Trainer McPeek seeks to spoil another Triple try

Published Jun. 6, 2012 5:42 a.m. ET

Ken McPeek wants to spoil another Triple Crown try.

He did it 10 years ago, when 70-1 Sarava charged to victory in the Belmont Stakes as War Emblem was attempting to complete a rare sweep of the Kentucky Derby, Preakness and Belmont.

''It was a fun day,'' he said. ''I'd like to do it again.''

Sarava defeated Medaglia d'Oro by a half-length, with War Emblem finishing a troubled eighth - beaten by 19 1/2 lengths - after nearly falling to his knees coming out of the starting gate.


The 49-year-old trainer could take two shots at knocking off Triple Crown hopeful I'll Have Another in Saturday's 1 1/2-mile race. McPeek was expected to enter Atigun and possibly Unstoppable U on Wednesday, when post positions will be set.

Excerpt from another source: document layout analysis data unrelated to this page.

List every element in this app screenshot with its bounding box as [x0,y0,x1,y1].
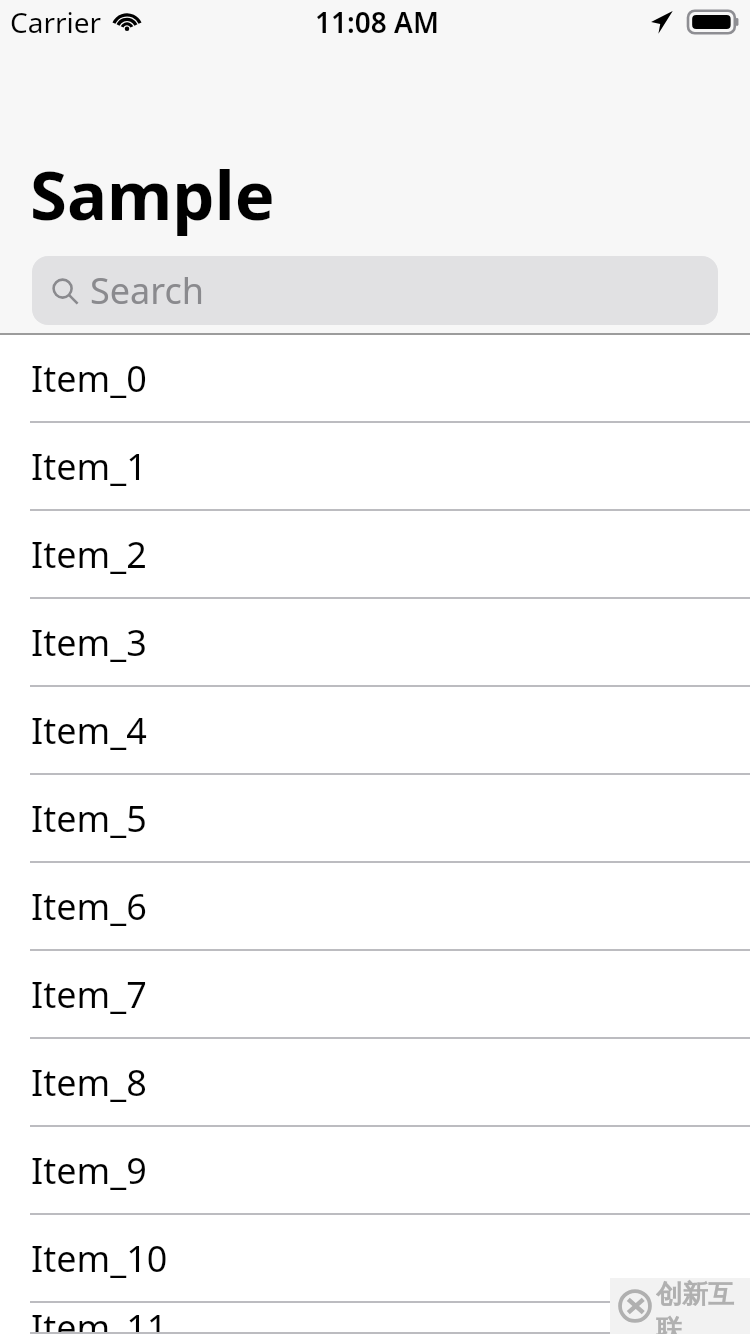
staticText: Sample [30,148,275,239]
button[interactable]: Item_9 [0,1127,750,1215]
button[interactable]: Item_5 [0,775,750,863]
staticText: Item_11 [31,1303,168,1332]
staticText: 创新互联 [656,1278,750,1334]
button[interactable]: Item_8 [0,1039,750,1127]
button[interactable]: Item_7 [0,951,750,1039]
button[interactable]: Item_4 [0,687,750,775]
button[interactable]: Item_6 [0,863,750,951]
button[interactable]: Item_10 [0,1215,750,1303]
staticText: Item_6 [31,882,147,931]
staticText: Search [90,266,204,315]
staticText: Item_3 [31,618,147,667]
button[interactable]: Item_3 [0,599,750,687]
staticText: Item_1 [31,442,147,491]
staticText: Carrier [10,3,102,41]
staticText: Item_4 [31,706,147,755]
button[interactable]: Search [32,256,718,325]
button[interactable]: Item_0 [0,335,750,423]
staticText: Item_8 [31,1058,147,1107]
staticText: Item_5 [31,794,147,843]
staticText: Item_2 [31,530,147,579]
staticText: Item_7 [31,970,147,1019]
button[interactable]: Item_11 [0,1303,750,1334]
button[interactable]: Item_1 [0,423,750,511]
staticText: Item_9 [31,1146,147,1195]
staticText: Item_10 [31,1234,168,1283]
button[interactable]: Item_2 [0,511,750,599]
staticText: 11:08 AM [315,3,439,41]
staticText: Item_0 [31,354,147,403]
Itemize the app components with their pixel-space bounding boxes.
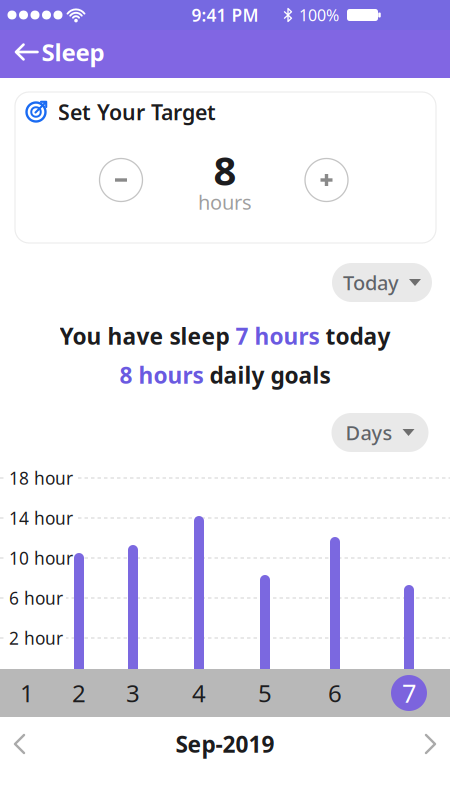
button[interactable]: 4 <box>182 676 216 710</box>
staticText: 9:41 PM <box>192 4 258 26</box>
staticText: You have sleep <box>60 321 236 351</box>
staticText: 4 <box>192 677 206 709</box>
staticText: today <box>320 321 390 351</box>
staticText: daily goals <box>204 360 330 390</box>
staticText: 6 <box>328 677 342 709</box>
button[interactable]: 2 <box>62 676 96 710</box>
button[interactable]: Days <box>332 413 428 452</box>
staticText: 7 hours <box>236 321 320 351</box>
staticText: Today <box>343 269 399 296</box>
button[interactable]: 6 <box>318 676 352 710</box>
button[interactable]: Decrease hours <box>100 158 142 202</box>
button[interactable]: Back <box>9 34 45 70</box>
staticText: Days <box>346 419 392 446</box>
button[interactable]: Previous month <box>8 732 32 756</box>
staticText: 7 <box>402 676 416 710</box>
button[interactable]: Next month <box>418 732 442 756</box>
button[interactable]: 5 <box>248 676 282 710</box>
staticText: Sleep <box>42 36 104 68</box>
staticText: 3 <box>126 677 140 709</box>
staticText: 5 <box>258 677 272 709</box>
button[interactable]: Today <box>332 263 432 302</box>
staticText: 2 hour <box>9 626 63 650</box>
staticText: hours <box>198 189 252 215</box>
staticText: 14 hour <box>9 506 73 530</box>
staticText: 8 hours <box>120 360 204 390</box>
button[interactable]: 7 <box>391 675 427 711</box>
staticText: 1 <box>20 677 34 709</box>
button[interactable]: 3 <box>116 676 150 710</box>
staticText: 100% <box>299 4 339 26</box>
staticText: 8 <box>214 143 236 196</box>
staticText: Sep-2019 <box>176 729 274 759</box>
staticText: 10 hour <box>9 546 73 570</box>
button[interactable]: 1 <box>10 676 44 710</box>
staticText: 2 <box>72 677 86 709</box>
staticText: Set Your Target <box>58 98 216 126</box>
staticText: 6 hour <box>9 586 63 610</box>
button[interactable]: Increase hours <box>305 158 348 202</box>
staticText: 18 hour <box>9 466 73 490</box>
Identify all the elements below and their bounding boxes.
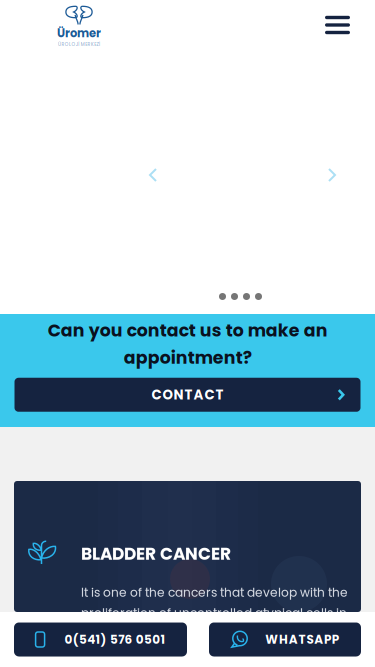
staticText: Üromer	[57, 25, 101, 41]
button[interactable]: Slide 2	[231, 293, 238, 300]
button[interactable]: Menu	[317, 8, 358, 42]
staticText: 0(541) 576 0501	[65, 631, 165, 648]
button[interactable]: 0(541) 576 0501	[14, 622, 187, 656]
button[interactable]: CONTACT	[14, 378, 360, 412]
staticText: Can you contact us to make an appointmen…	[48, 318, 328, 370]
button[interactable]: Üromer	[57, 2, 101, 48]
button[interactable]: Slide 1	[219, 293, 226, 300]
staticText: CONTACT	[152, 385, 224, 404]
button[interactable]: BLADDER CANCER	[14, 481, 361, 612]
staticText: It is one of the cancers that develop wi…	[81, 584, 348, 622]
button[interactable]: WHATSAPP	[209, 622, 361, 656]
staticText: BLADDER CANCER	[81, 542, 231, 566]
button[interactable]: Previous slide	[144, 163, 162, 187]
staticText: WHATSAPP	[265, 631, 339, 648]
button[interactable]: Slide 4	[255, 293, 262, 300]
button[interactable]: Slide 3	[243, 293, 250, 300]
staticText: ÜROLOJİ MERKEZİ	[58, 41, 100, 48]
button[interactable]: Next slide	[323, 163, 341, 187]
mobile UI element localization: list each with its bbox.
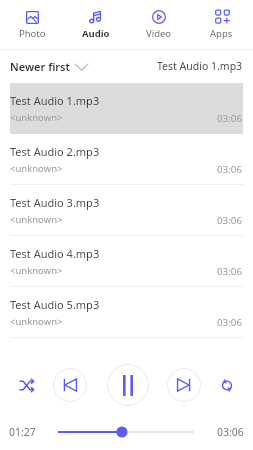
- button[interactable]: Photo: [0, 0, 64, 49]
- staticText: Test Audio 1.mp3: [10, 93, 100, 108]
- staticText: 03:06: [217, 316, 243, 329]
- staticText: 01:27: [9, 425, 36, 439]
- button[interactable]: Repeat: [214, 372, 240, 398]
- button[interactable]: Test Audio 1.mp3: [0, 83, 253, 134]
- staticText: <unknown>: [10, 162, 63, 175]
- staticText: <unknown>: [10, 213, 63, 226]
- staticText: Test Audio 4.mp3: [10, 246, 100, 261]
- button[interactable]: Video: [127, 0, 190, 49]
- button[interactable]: Apps: [190, 0, 253, 49]
- staticText: <unknown>: [10, 111, 63, 124]
- staticText: 03:06: [217, 265, 243, 278]
- button[interactable]: Test Audio 4.mp3: [0, 236, 253, 287]
- button[interactable]: Test Audio 3.mp3: [0, 185, 253, 236]
- staticText: 03:06: [217, 163, 243, 176]
- staticText: Test Audio 1.mp3: [157, 59, 243, 73]
- staticText: 03:06: [217, 112, 243, 125]
- staticText: <unknown>: [10, 315, 63, 328]
- button[interactable]: Test Audio 2.mp3: [0, 134, 253, 185]
- staticText: Photo: [19, 27, 46, 40]
- staticText: Test Audio 2.mp3: [10, 144, 100, 159]
- button[interactable]: Test Audio 5.mp3: [0, 287, 253, 338]
- button[interactable]: Next: [167, 368, 201, 402]
- button[interactable]: Audio: [64, 0, 127, 49]
- staticText: 03:06: [217, 214, 243, 227]
- staticText: Apps: [210, 27, 233, 40]
- button[interactable]: Previous: [53, 368, 87, 402]
- staticText: Video: [146, 27, 172, 40]
- button[interactable]: Pause: [107, 364, 149, 406]
- staticText: Audio: [82, 27, 110, 40]
- staticText: Test Audio 3.mp3: [10, 195, 100, 210]
- staticText: Newer first: [10, 59, 70, 74]
- button[interactable]: Newer first: [10, 59, 89, 74]
- staticText: 03:06: [217, 425, 244, 439]
- button[interactable]: Shuffle: [14, 372, 40, 398]
- staticText: <unknown>: [10, 264, 63, 277]
- staticText: Test Audio 5.mp3: [10, 297, 100, 312]
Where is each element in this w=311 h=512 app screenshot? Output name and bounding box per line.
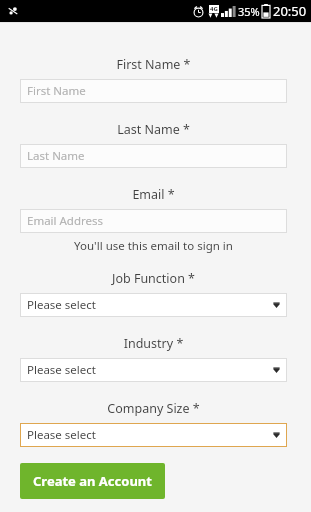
staticText: First Name	[27, 83, 86, 99]
staticText: Please select	[27, 427, 96, 443]
button[interactable]: Email Address	[20, 209, 287, 233]
staticText: 35%	[238, 4, 260, 19]
staticText: 4G	[210, 5, 218, 13]
staticText: Last Name *	[20, 121, 287, 138]
staticText: Email *	[20, 186, 287, 203]
button[interactable]: First Name	[20, 79, 287, 103]
staticText: Create an Account	[33, 472, 152, 490]
button[interactable]: Please select	[20, 423, 287, 447]
staticText: Industry *	[20, 335, 287, 352]
staticText: 20:50	[273, 2, 307, 20]
staticText: Job Function *	[20, 270, 287, 287]
staticText: First Name *	[20, 56, 287, 73]
button[interactable]: Please select	[20, 293, 287, 317]
button[interactable]: Create an Account	[20, 463, 165, 499]
staticText: You'll use this email to sign in	[20, 238, 287, 254]
staticText: Last Name	[27, 148, 85, 164]
other: App notification	[7, 5, 19, 17]
staticText: Company Size *	[20, 400, 287, 417]
staticText: Please select	[27, 362, 96, 378]
button[interactable]: Last Name	[20, 144, 287, 168]
staticText: Email Address	[27, 213, 104, 229]
staticText: Please select	[27, 297, 96, 313]
button[interactable]: Please select	[20, 358, 287, 382]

''We have a couple of nice 3-year-olds that haven't proven themselves at a high level yet, but weird things happen,'' he said. ''A lot can happen. It's a funny racetrack, too.''

Atigun was purchased for $42,000 - just $7,000 more than what I'll Have Another cost. He won a lesser race on the Kentucky Derby undercard in his last start. Before that, he was 11th in the Rebel Stakes and fifth in the Arkansas Derby, where Kentucky Derby and Preakness runner-up Bodemeister romped to an easy victory.

Atigun is owned by John Ed Anthony, who won the 1980 Belmont with 50-1 shot Temperence Hill. Atigun has three wins in nine career starts and earnings of $135,253.

Unstoppable U is 2-0 in his young career. McPeek said he's an unseasoned colt who sometimes is reluctant to change leads when he's running.

''If he's going to have a chance to win a race like this, he has to hit everything just right,'' he said.

Both figure to be listed at double-digit odds.

''I wish we were a little bit shorter price,'' he said.

I'll Have Another is likely to face 11 rivals in his attempt to win the Triple Crown for the first time since 1978. His jockey, Mario Gutierrez, has no prior experience riding at the track, which is a half-mile longer than most tracks in North America.

''I think it's probably a disadvantage to have a rider that doesn't know it,'' McPeek said. ''That's tricky, a lot of pressure on him. A lot can happen.''

Of course, history could be made, too.

''Just the fact that there's a shot at it is positive for everybody,'' he said.

McPeek had no regrets after Sarava shocked the crowd and delighted the bettors at the 2002 Belmont.

''I had a job to do,'' he said, recalling how he later lost the colt when it was transferred to a different trainer.

He hasn't had a Belmont starter since Sarava.

''I think I've been overdue,'' he said. ''It's a funny game.''

McPeek would love to have the last laugh this year.